MedWire News: The presence of positive surgical margins (PSMs) after radical prostatectomy (RP) does not indicate an increased risk for cancer-specific mortality, systemic disease progression, or overall mortality in prostate cancer patients, report researchers.
The team also found that PSM incidence has decreased over time; patients treated during the most recent era of prostate-specific antigen (PSA) testing are less than half as likely to experience a PSM as those treated before.
“These results need to be considered when evaluating patients for adjuvant therapy given the potential morbidity and costs of secondary treatment,” suggest Michael Blute, from the Mayo Clinic in Rochester, Minnesota, USA, and co-authors.
The researchers estimated various 10-year survival end-points after a median follow-up of 8.2 years among 11,729 RP patients with and without PSMs.
PSMs, biochemical recurrence (BCR), local recurrence, and systemic progression were defined as tumor extension to the inked surface of the RP specimen, a PSA of 0.4 ng/ml or greater after surgery, cancer on biopsy of the prostatic bed or in the prostatic fossa, and demonstrable metastases on bone scan or biopsy, respectively.
Rates of 10-year BCR were significantly decreased among 3651 patients with at least one PSM compared with men with no PSMs, at 56% versus 77%. The same trend was noted for 10-year local recurrence-free survival, at 89% versus 95%.
Similarly, 10-year systemic progression-free survival, cancer-specific survival, and overall survival rates were worse for 8078 men with PSMs than men without, at 93% versus 97%, 96% versus 99%, and 83% versus 88%, respectively.
Multivariate analysis, adjusted for clinicopathologic variables, showed that presence of PSMs increased the risk for BCR 1.63-fold, local recurrence 1.78-fold, and receipt of salvage therapy 1.79-fold.
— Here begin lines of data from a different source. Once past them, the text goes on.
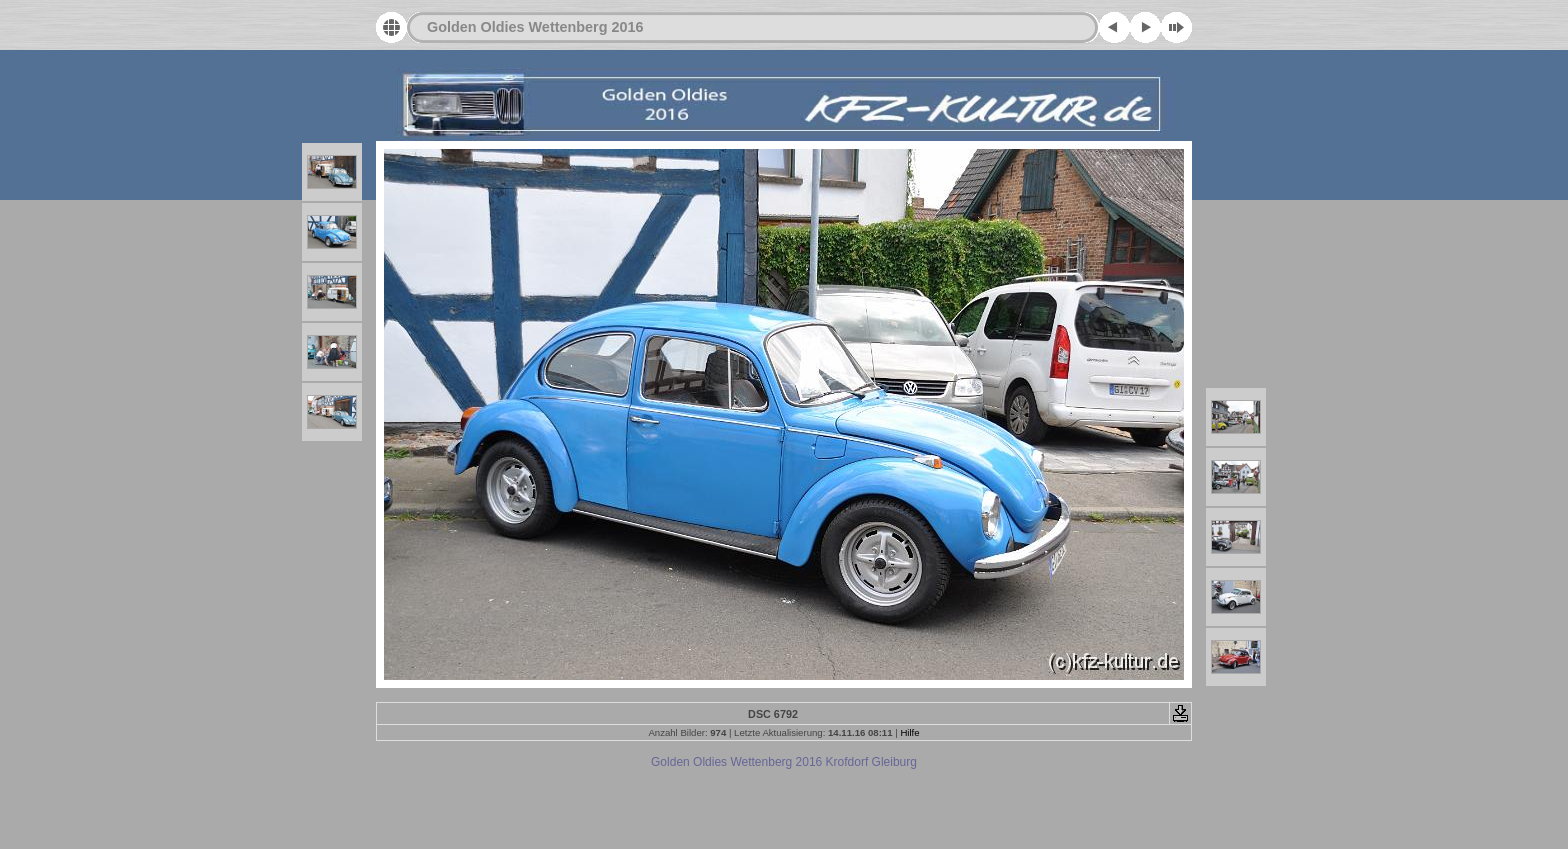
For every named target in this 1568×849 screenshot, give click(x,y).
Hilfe (909, 732)
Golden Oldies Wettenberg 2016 (535, 27)
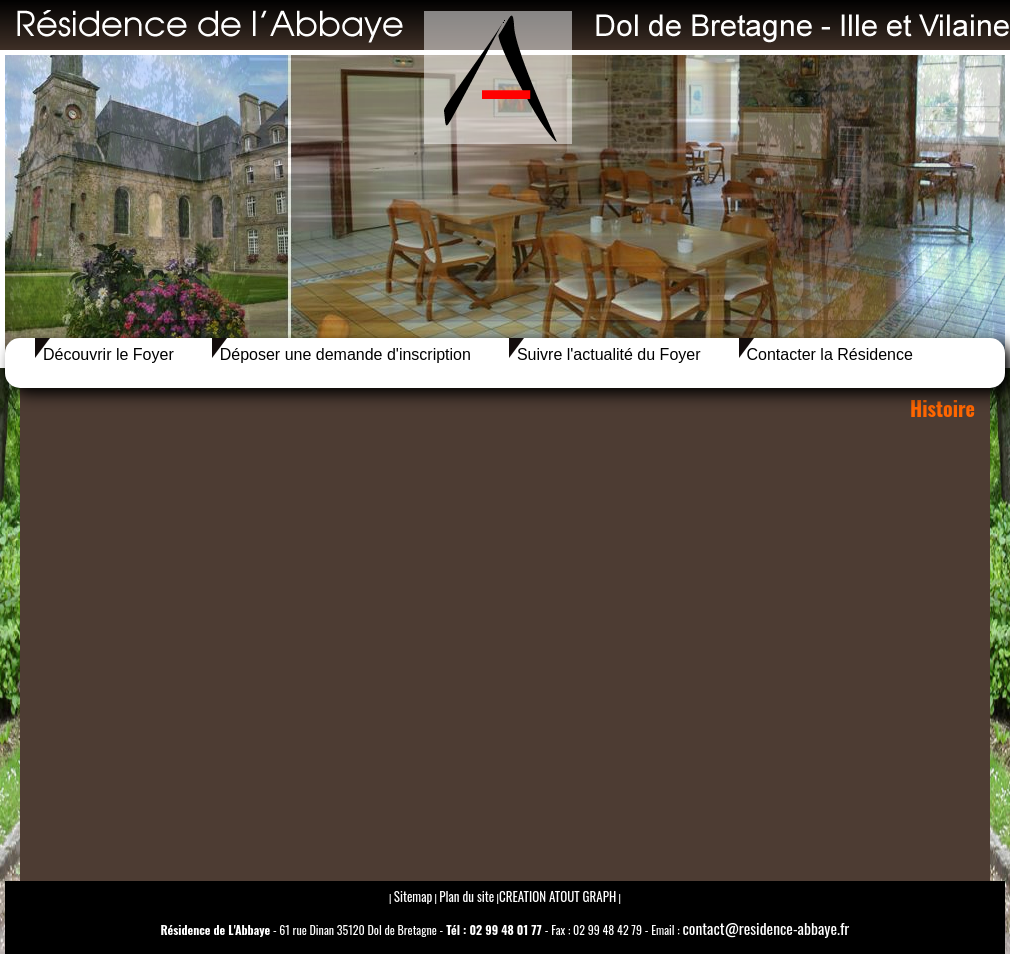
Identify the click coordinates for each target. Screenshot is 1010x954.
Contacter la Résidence (830, 354)
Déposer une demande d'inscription (345, 354)
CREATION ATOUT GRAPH (557, 896)
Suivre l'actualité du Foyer (609, 354)
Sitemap (413, 896)
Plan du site (466, 896)
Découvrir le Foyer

But PSMs did not significantly predict systemic progression, cancer-specific mortality, or overall mortality.
Finally, the incidence of PSMs significantly decreased from 41.1% in the early PSA era (1990–1995) to 19.6% in the most recent PSA era (2001–2006). This is likely the result of “stage migration in prostate cancer during the PSA era, as well as improvements in [surgical] technique,” write Blute et al.
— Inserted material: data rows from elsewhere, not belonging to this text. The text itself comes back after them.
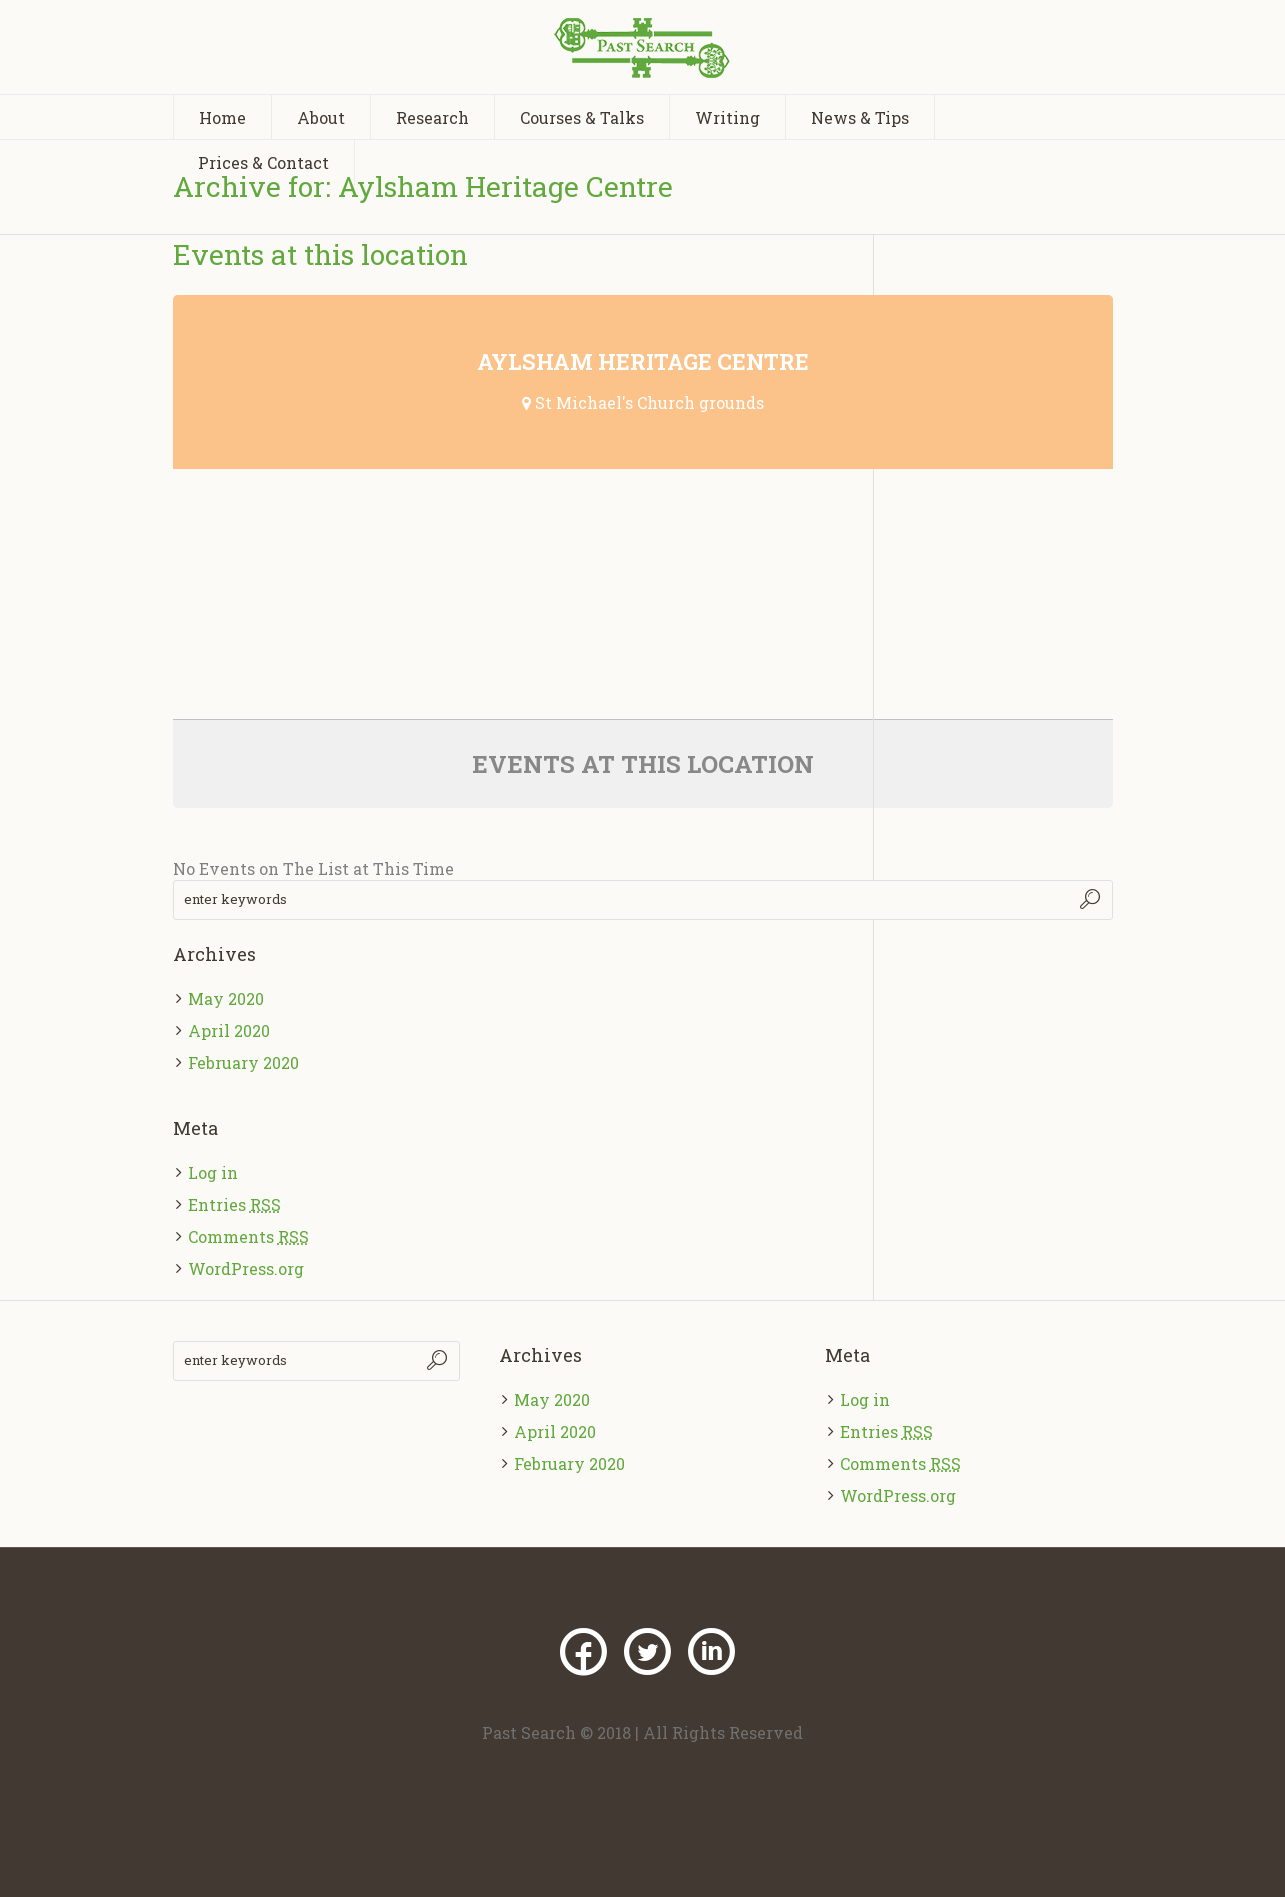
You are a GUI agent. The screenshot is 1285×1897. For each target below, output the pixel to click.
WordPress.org (246, 1268)
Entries (234, 1204)
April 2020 (229, 1030)
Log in (213, 1172)
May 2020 (226, 998)
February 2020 (243, 1062)
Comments (248, 1236)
In response to the research, published in The Journal of Urology, editorialist Mark Mann (SUNY Upstate Medical University, Syracuse, New York) asked: “If surgical margins do not make an impact on survival, is treatment, which is not without morbidity, indicated?”
It happens often that the prostate specimen’s path report states,”cancer extends to the inked margin.” Pathologists dip the prostate in ink and this makes it easier to see if cancer goes to the “edge” of the prostate. The capsule of the prostate is like the rind of an orange. This finding may or may not mean that the cancer has extended beyond the prostate,or “gotten out.” Because of this I will watch post-operative PSAs and if there is a serial rise in the value, then that is an indication of residual disease and the need for additional therapy, usually external beam radiation. In the article above the words cancer specific death would relate to capsular extension that did penetrate and resulted in return of disease and its attendant morbidity. This goes back to the truism for all cancers, early detection is the key.